Think of something like a thermostat or really any home control situation, at some point you have to stop sending text commands from an expensive PC and reduce the operation down to neat and tidy button pushing so that everyone else in the house can actually participate in your invention!
This is where things often fall down, the “Heath Robinson” home-made-looking box with pretty awful buttons telling everyone you have “amateur” status. Now of course, today, you could choose to use a second hand phone or tablet for your wall-mounted family-friendly display and control panel… OR you can use a touch-sensitive display.
These are REASONABLY cheap – for example…. http://www.banggood.com/UNO-R3-ATmega328P-Board-2_4-Inch-TFT-LCD-Screen-Module-For-Arduino-p-945755.html
So this is an Arduino + touch display for under a tenner. You have to sort out libraries and basically write everything from scratch – and that’s fine – but time consuming.
And so it was that my friend introduced me to the Nextion displays. This is a display board that isn’t too expensive – and which has everything built in. Essentially, on a PC you run a free editing program, tell it where you want buttons, text and images and what should happen when you press the buttons. A button lets you download that to the Nextion board and “Bob’s your uncle”.
The board has only 4 pins – power (5v), ground, serial in, serial out. Press a button and stuff comes out of the serial pin at logic levels and 9600 baud.
You really can’t get any easier than this. Perfect? No, far from it. In my initial trials. the editor has some polishing to do, my first attempt at running the font convertor on a Windows SANS font produced a pretty awful output and I’ve clearly got a learning curve ahead of me – but after 15 minutes I have a display running with serial output on button press – that is one HELL of a lot faster than any other way I can think of.
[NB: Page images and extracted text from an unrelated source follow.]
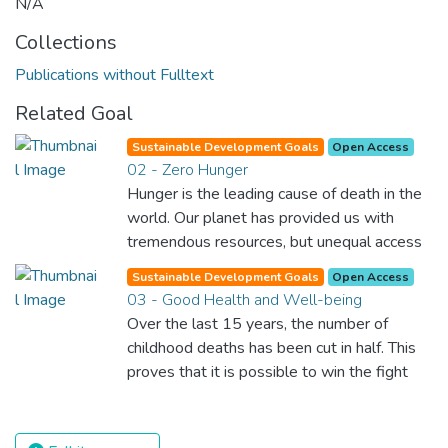
N/A
Collections
Publications without Fulltext
Related Goal
Sustainable Development Goals
Open Access
02 - Zero Hunger
Hunger is the leading cause of death in the
world. Our planet has provided us with
tremendous resources, but unequal access
and inefficient handling leaves millions of
Sustainable Development Goals
Open Access
people malnourished. If we promote
03 - Good Health and Well-being
sustainable agriculture with modern
Over the last 15 years, the number of
technologies and fair distribution systems,
childhood deaths has been cut in half. This
we can sustain the whole world’s
proves that it is possible to win the fight
population and make sure that nobody will
against almost every disease. Still, we are
ever suffer from hunger again.
spending an astonishing amount of money
and resources on treating illnesses that are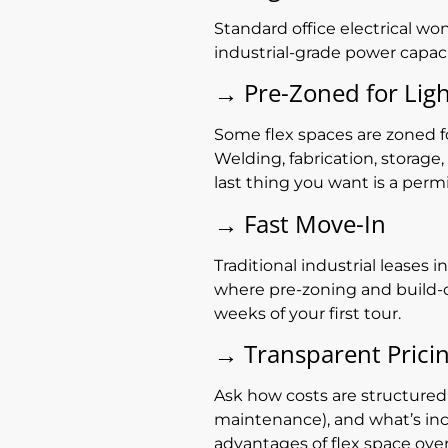
Standard office electrical wo
industrial-grade power capac
→
Pre-Zoned for Ligh
Some flex spaces are zoned for
Welding, fabrication, storage
last thing you want is a perm
→
Fast Move-In
Traditional industrial leases
where pre-zoning and build-o
weeks of your first tour.
→
Transparent Prici
Ask how costs are structured
maintenance), and what’s incl
advantages of flex space over 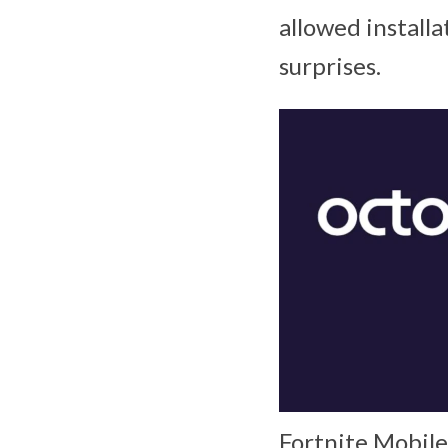
allowed installa
surprises.
Fortnite Mobile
You could choose to run the board serially – OR via something like an ESP-01 and that is almost definitely what I will be doing.
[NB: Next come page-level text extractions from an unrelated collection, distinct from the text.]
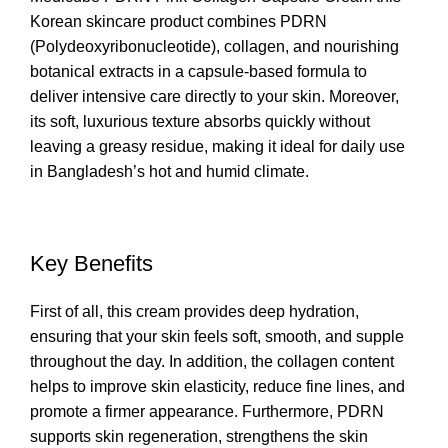
Korean skincare product combines PDRN
(Polydeoxyribonucleotide), collagen, and nourishing
botanical extracts in a capsule-based formula to
deliver intensive care directly to your skin. Moreover,
its soft, luxurious texture absorbs quickly without
leaving a greasy residue, making it ideal for daily use
in Bangladesh’s hot and humid climate.
Key Benefits
First of all, this cream provides deep hydration,
ensuring that your skin feels soft, smooth, and supple
throughout the day. In addition, the collagen content
helps to improve skin elasticity, reduce fine lines, and
promote a firmer appearance. Furthermore, PDRN
supports skin regeneration, strengthens the skin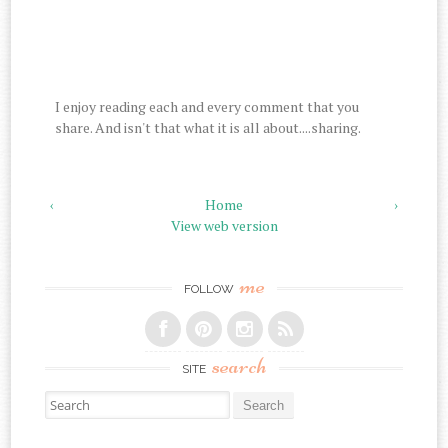
I enjoy reading each and every comment that you
share. And isn't that what it is all about....sharing.
‹
Home
›
View web version
me
FOLLOW
search
SITE
Search for: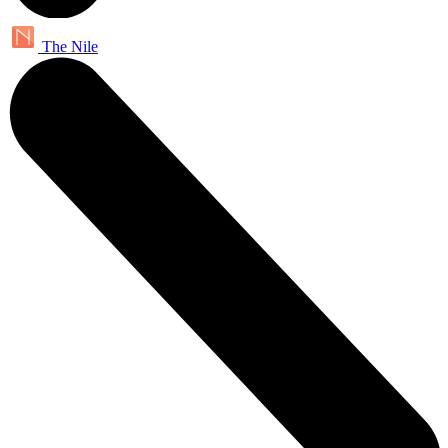
The Nile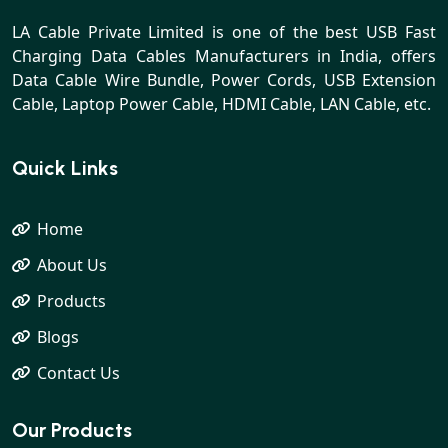
LA Cable Private Limited is one of the best USB Fast
Charging Data Cables Manufacturers in India, offers
Data Cable Wire Bundle, Power Cords, USB Extension
Cable, Laptop Power Cable, HDMI Cable, LAN Cable, etc.
Quick Links
Home
About Us
Products
Blogs
Contact Us
Our Products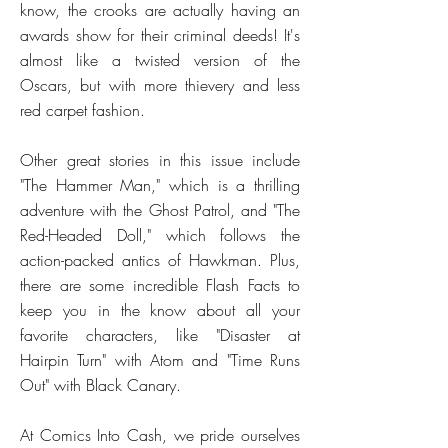
know, the crooks are actually having an
awards show for their criminal deeds! It's
almost like a twisted version of the
Oscars, but with more thievery and less
red carpet fashion.
Other great stories in this issue include
"The Hammer Man," which is a thrilling
adventure with the Ghost Patrol, and "The
Red-Headed Doll," which follows the
action-packed antics of Hawkman. Plus,
there are some incredible Flash Facts to
keep you in the know about all your
favorite characters, like "Disaster at
Hairpin Turn" with Atom and "Time Runs
Out" with Black Canary.
At Comics Into Cash, we pride ourselves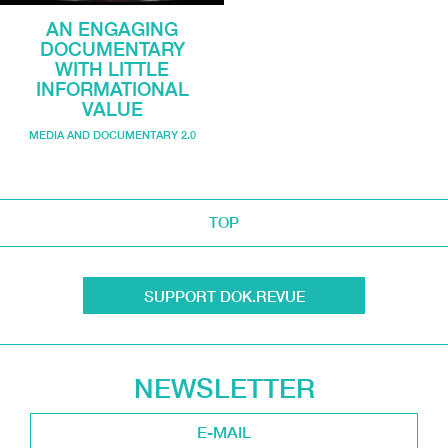
AN ENGAGING
DOCUMENTARY
WITH LITTLE
INFORMATIONAL
VALUE
MEDIA AND DOCUMENTARY 2.0
TOP
SUPPORT DOK.REVUE
NEWSLETTER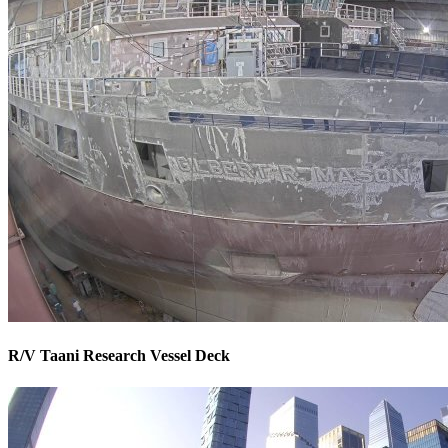
R/V Taani Research Vessel Deck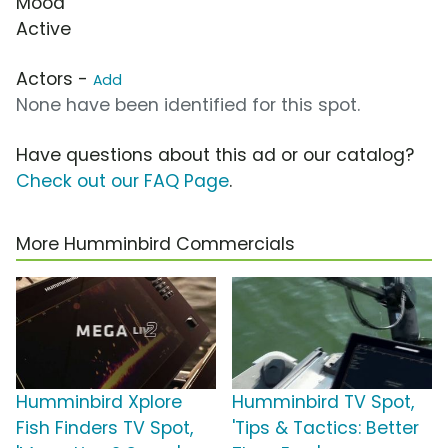
Mood
Active
Actors -
Add
None have been identified for this spot.
Have questions about this ad or our catalog?
Check out our FAQ Page
.
More Humminbird Commercials
Humminbird Xplore
Humminbird TV Spot,
Fish Finders TV Spot,
'Tips & Tactics: Better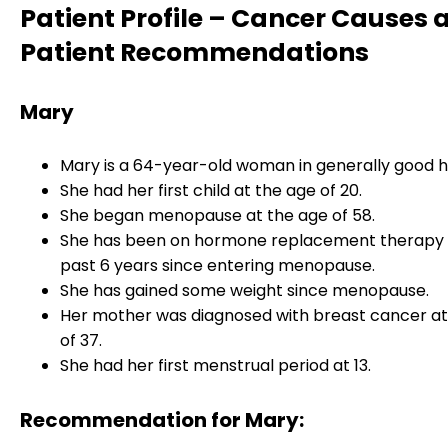
Patient Profile – Cancer Causes 
Patient Recommendations
Mary
Mary is a 64-year-old woman in generally good h
She had her first child at the age of 20.
She began menopause at the age of 58.
She has been on hormone replacement therapy 
past 6 years since entering menopause.
She has gained some weight since menopause.
Her mother was diagnosed with breast cancer at
of 37.
She had her first menstrual period at 13.
Recommendation for Mary: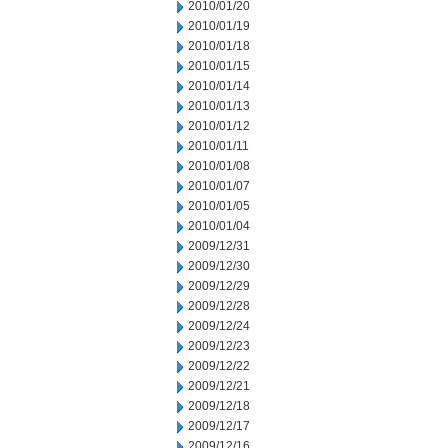
2010/01/20
2010/01/19
2010/01/18
2010/01/15
2010/01/14
2010/01/13
2010/01/12
2010/01/11
2010/01/08
2010/01/07
2010/01/05
2010/01/04
2009/12/31
2009/12/30
2009/12/29
2009/12/28
2009/12/24
2009/12/23
2009/12/22
2009/12/21
2009/12/18
2009/12/17
2009/12/16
I’ll have the EXP capture button outputs and send MQTT commands back to base – and accept MQTT commands and send them to the display.
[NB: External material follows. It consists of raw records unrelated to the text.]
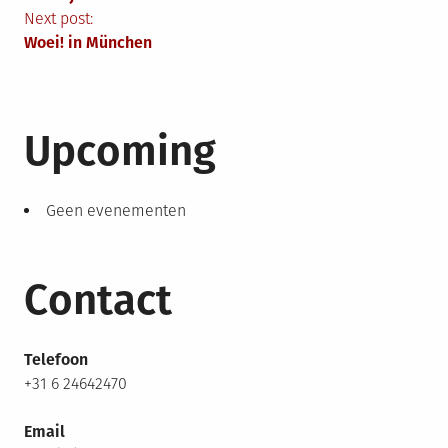
Next post:
Woei! in München
Upcoming
Geen evenementen
Contact
Telefoon
+31 6 24642470
Email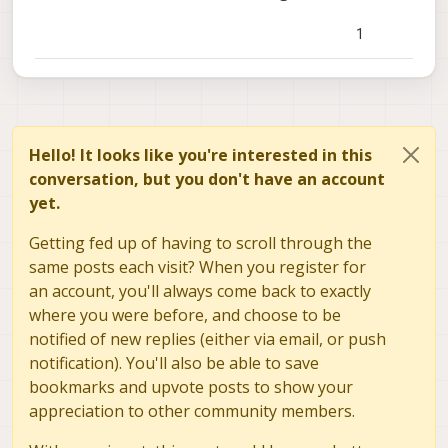
1
Hello! It looks like you're interested in this
conversation, but you don't have an account
yet.
Getting fed up of having to scroll through the
same posts each visit? When you register for
an account, you'll always come back to exactly
where you were before, and choose to be
notified of new replies (either via email, or push
notification). You'll also be able to save
bookmarks and upvote posts to show your
appreciation to other community members.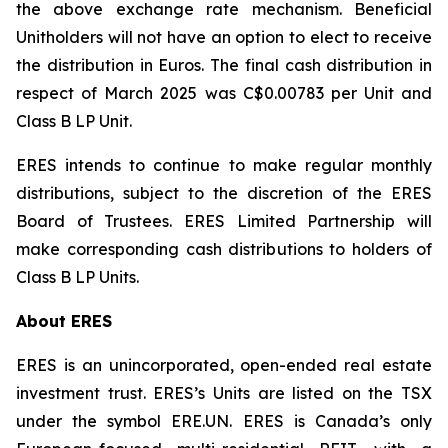
the above exchange rate mechanism. Beneficial
Unitholders will not have an option to elect to receive
the distribution in Euros. The final cash distribution in
respect of March 2025 was C$0.00783 per Unit and
Class B LP Unit.
ERES intends to continue to make regular monthly
distributions, subject to the discretion of the ERES
Board of Trustees. ERES Limited Partnership will
make corresponding cash distributions to holders of
Class B LP Units.
About ERES
ERES is an unincorporated, open-ended real estate
investment trust. ERES’s Units are listed on the TSX
under the symbol ERE.UN. ERES is Canada’s only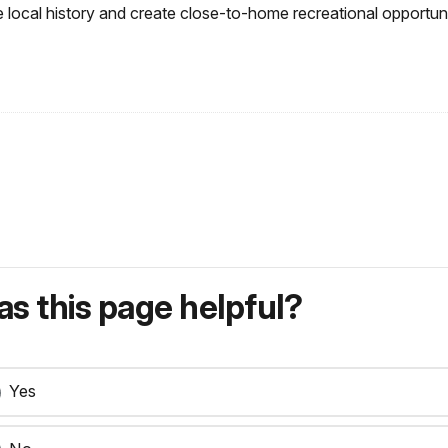
 local history and create close-to-home recreational opportuni
s this page helpful?
Yes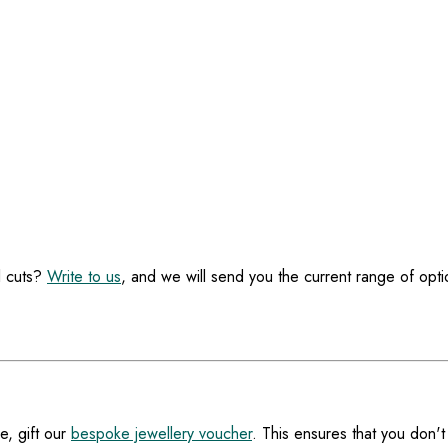
l cuts?
Write to us
, and we will send you the current range of opti
e, gift our
bespoke jewellery voucher
. This ensures that you don't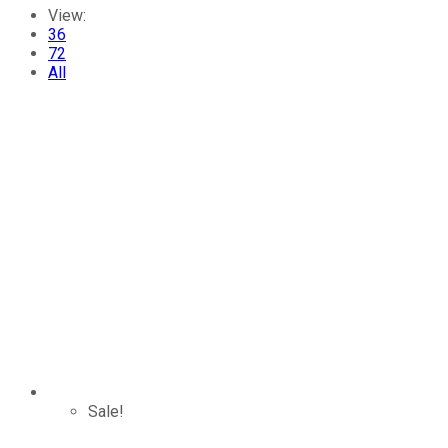
View:
36
72
All
Sale!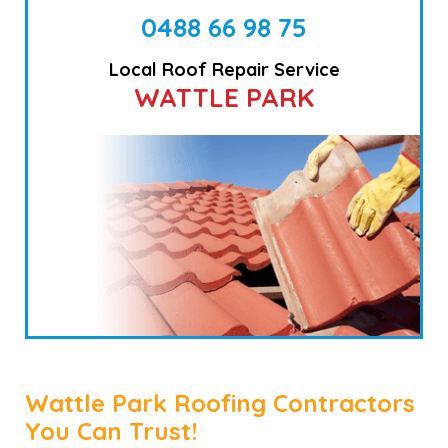
0488 66 98 75
Local Roof Repair Service
WATTLE PARK
Wattle Park Roofing Contractors
You Can Trust!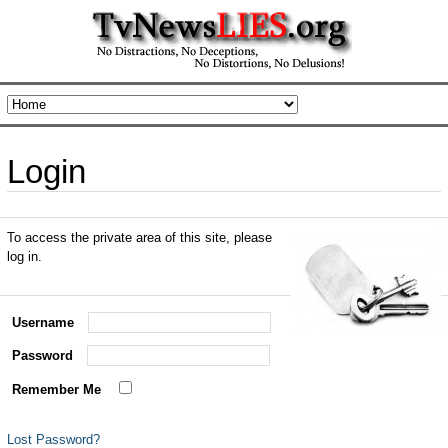
Login
To access the private area of this site, please
log in.
Username
Password
Remember Me
Lost Password?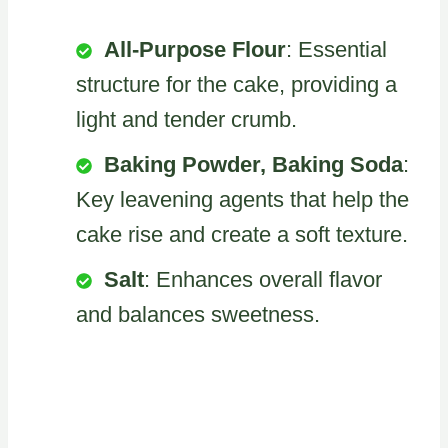
All-Purpose Flour
: Essential
structure for the cake, providing a
light and tender crumb.
Baking Powder, Baking Soda
:
Key leavening agents that help the
cake rise and create a soft texture.
Salt
: Enhances overall flavor
and balances sweetness.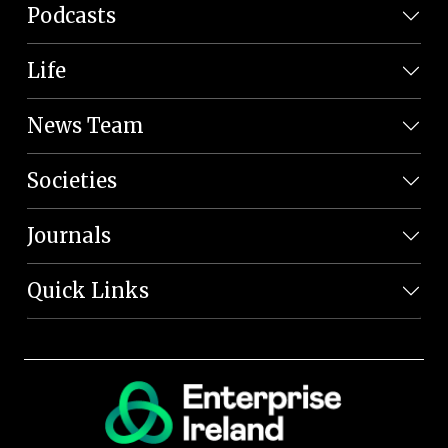
Podcasts
Life
News Team
Societies
Journals
Quick Links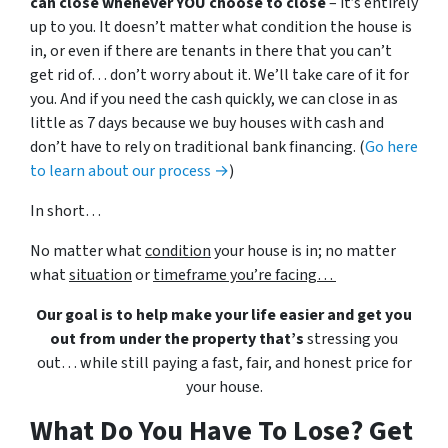
can close whenever YOU choose to close
– it’s entirely
up to you. It doesn’t matter what condition the house is
in, or even if there are tenants in there that you can’t
get rid of… don’t worry about it. We’ll take care of it for
you. And if you need the cash quickly, we can close in as
little as 7 days because we buy houses with cash and
don’t have to rely on traditional bank financing. (
Go here
to learn about our process →
)
In short…
No matter what
condition
your house is in; no matter
what
situation
or
timeframe you’re facing…
Our goal is to help make your life easier and get you
out from under the property that’s
stressing you
out… while still paying a fast, fair, and honest price for
your house.
What Do You Have To Lose? Get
When you first power up the unit, it comes up with a nice display and responds to button presses… so that gives you a feel for how things will work – that’s before you do any programming – just power the board up.
All you have to do is use the PC software to drop in some screens, some buttons and some dials and off you go.
So that’s the theory – what is the board like in practice. I have to say that my first experience suggests that the translations have some way to go. The simplest thing you can do is have a button send something out of the serial port when you press it.
That is a 5 seconds job to implement – but it took me nearly an hour to realise because my friend who has already done this showed the use of an on-press function called PRINT which on his board works on it’s own. With the new software you build up commands and add a special command at the end to send everything out of the buffer. Until I found that command, mysteriously named “com_star” which I’m going to assume means “comms_start” – I was lost.
So commands tend to end with a binary zero for reasons I’ve not yet figured out… and at the end of any command, incoming or outgoing, you have 0xff 0xff 0xff (i.e. 3 bytes each one binary 255). That in itself makes testing interesting as a simple ASCII terminal might have difficulty with the terminating characters. Not sure what’s wrong with a simple carriage return myself – but I’m sure they have their reasons.
Now that I KNOW – it’s easy. Kind of – the manual needs a lot of work – but I guess it is early days yet – as long as they keep improving things, this little display could well be a winner.
The thing that stuns me the most – looking around the web – is people using this with an Arduino – with an ESP8266 stuck on the end for WIFI! Seems like major overkill to me not to mention the cost. An ESP-01 talking to one of these devices, with 512k programming space on the ESP, it seems to me one could accomplish one hell of a lot!
Right now I have the Nextion sending out instructions when a button is pressed, via it’s serial – at 115,200 baud. The text is encoded to be the same as my home control. My home control boards are of course ESP8266 and I’ve used a resistive divider on the serial input… All good fun.
UPDATE: See comments in here – lots of issues with the software right now – this is not going to be as easy a ride as I thought…. comparison operations that just don’t work – we’ve been writing to the designers all day and I hope that our issues will be sorted. Right now you may want to consider this a work in progress – SO many possibilities but not without pain it would seem. More as we get responses to our questions.